[[ RECORDS SHOWN open ]]

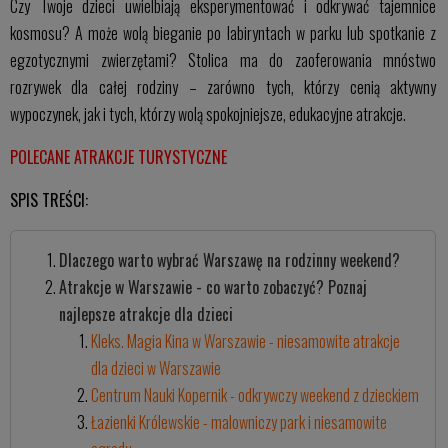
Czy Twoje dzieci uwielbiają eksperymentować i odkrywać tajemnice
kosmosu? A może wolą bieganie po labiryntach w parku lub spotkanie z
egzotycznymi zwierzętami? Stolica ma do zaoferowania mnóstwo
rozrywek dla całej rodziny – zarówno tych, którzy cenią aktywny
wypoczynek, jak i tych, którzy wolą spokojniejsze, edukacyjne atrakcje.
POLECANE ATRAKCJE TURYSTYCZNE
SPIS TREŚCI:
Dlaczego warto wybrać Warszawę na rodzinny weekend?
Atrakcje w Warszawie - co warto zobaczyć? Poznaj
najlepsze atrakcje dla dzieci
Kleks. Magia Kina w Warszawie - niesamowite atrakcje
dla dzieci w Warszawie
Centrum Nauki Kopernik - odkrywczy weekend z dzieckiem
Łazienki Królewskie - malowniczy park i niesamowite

[[ RECORDS SHOWN closed ]]

All lines of the entries above where "weekend" turns up should be reported.

Dlaczego warto wybrać Warszawę na rodzinny weekend?
Centrum Nauki Kopernik - odkrywczy weekend z dzieckiem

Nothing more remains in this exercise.